This improvement becomes even more dramatic when the number of plates or wells increases as is the case with high-throughput screening (HTS) assays that use 1536-well plates, thus generating many more images. The second example is taken from an assay that monitors the phosphorylation of a specific protein: a simple two-channel assay with Hoechst stain to define nuclei/cell bodies paired with an antibody to a specific phosphorylated protein, localized in the cytoplasm. An image set of 6144 images (4 × 1536-well plates) was processed on a 3-GHz workstation with 8 GB RAM using a single-threaded version of the CellProfiler desktop client. Under this configuration, the data were processed in approximately 6000 min (100 h). On the HPC cluster, the same data set completed in 37 min, thus delivering a performance improvement of 162-fold compared with the desktop version of CellProfiler.

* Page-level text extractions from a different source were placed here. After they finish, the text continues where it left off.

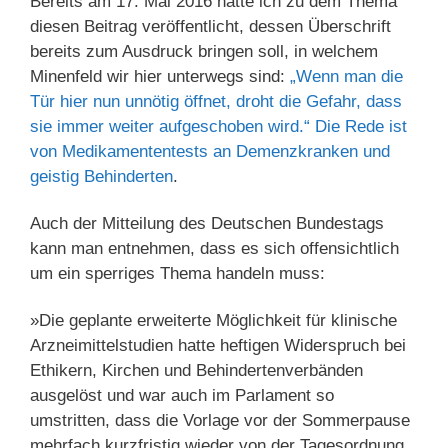
Bereits am 17. Mai 2016 hatte ich zu dem Thema
diesen Beitrag veröffentlicht, dessen Überschrift
bereits zum Ausdruck bringen soll, in welchem
Minenfeld wir hier unterwegs sind:
„Wenn man die
Tür hier nun unnötig öffnet, droht die Gefahr, dass
sie immer weiter aufgeschoben wird.“ Die Rede ist
von Medikamententests an Demenzkranken und
geistig Behinderten
.
Auch der Mitteilung des Deutschen Bundestags
kann man entnehmen, dass es sich offensichtlich
um ein sperriges Thema handeln muss:
»Die geplante erweiterte Möglichkeit für klinische
Arzneimittelstudien hatte heftigen Widerspruch bei
Ethikern, Kirchen und Behindertenverbänden
ausgelöst und war auch im Parlament so
umstritten, dass die Vorlage vor der Sommerpause
mehrfach kurzfristig wieder von der Tagesordnung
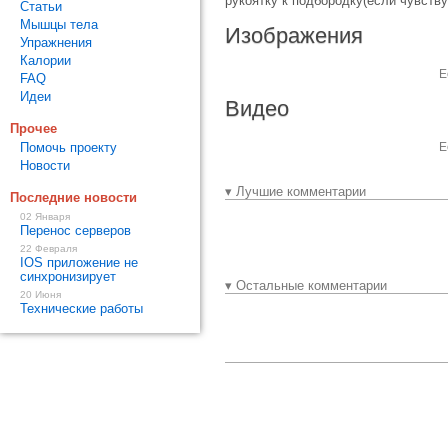
рукоятку к подбородку(если чувств
Статьи
Мышцы тела
Изображения
Упражнения
Калории
Е
FAQ
Идеи
Видео
Прочее
Помочь проекту
Е
Новости
▾ Лучшие комментарии
Последние новости
02 Января
Перенос серверов
22 Февраля
IOS приложение не
синхронизирует
▾ Остальные комментарии
20 Июня
Технические работы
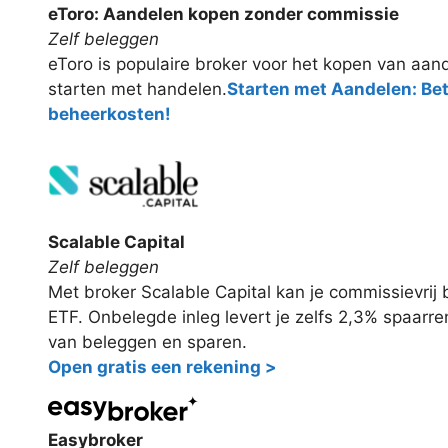
eToro: Aandelen kopen zonder commissie
Zelf beleggen
eToro is populaire broker voor het kopen van aand
starten met handelen.
Starten met Aandelen: Be
beheerkosten!
Scalable Capital
Zelf beleggen
Met broker Scalable Capital kan je commissievri
ETF. Onbelegde inleg levert je zelfs 2,3% spaarr
van beleggen en sparen.
Open gratis een rekening >
Easybroker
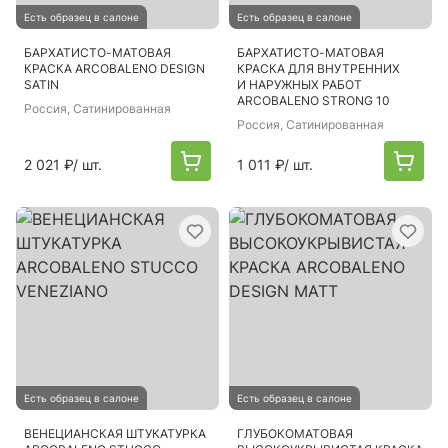
Есть образец в салоне
Есть образец в салоне
БАРХАТИСТО-МАТОВАЯ
БАРХАТИСТО-МАТОВАЯ
КРАСКА ARCOBALENO DESIGN
КРАСКА ДЛЯ ВНУТРЕННИХ
SATIN
И НАРУЖНЫХ РАБОТ
ARCOBALENO STRONG 10
Россия
, Сатинированная
Россия
, Сатинированная
2 021 ₽
/ шт.
1 011 ₽
/ шт.
Есть образец в салоне
Есть образец в салоне
ВЕНЕЦИАНСКАЯ ШТУКАТУРКА
ГЛУБОКОМАТОВАЯ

Postprocessing of CellProfiler Measurements
Image measurements are typically exported as a CSV file after CellProfiler processing for further analysis. When CellProfiler is run in parallel, each job generates a measurements file uniquely identified by its corresponding metadata (such as plate coordinates, image field). As a result, multiple files are generated per assay plate (usually as many files as wells). These individual, well-level measurement files typically need to be merged to a single file representing the data of one or more plates for downstream analysis of the screening campaign. These tasks are now included in the typical CellProfiler workflow and are automatically triggered as soon as image processing completes successfully ( Fig. 3 , step 4: “Merge Well Level Data” processing block, Fig. 5 in Monitor_JCPCluster). Furthermore, after merging, intermediate well-level measurement files, job array logs, and CellProfiler intermediate (hdf5) files are no longer needed and can be safely deleted to conserve disk space. This tedious and often forgotten process is now automated as part of the image-processing workflow ( Fig. 3 , step 4: “Clean Up Temp Files” processing block, Fig. 5 in CU_CleanThumbnail_Folder). Importantly, if any of these automated tasks fails, Jenkins-CI will not proceed to the next stage, thus allowing for manual intervention and recovery. The end result is a single file containing all of the measurements for downstream analysis and continuous reclaiming of the disk space used by intermediate results.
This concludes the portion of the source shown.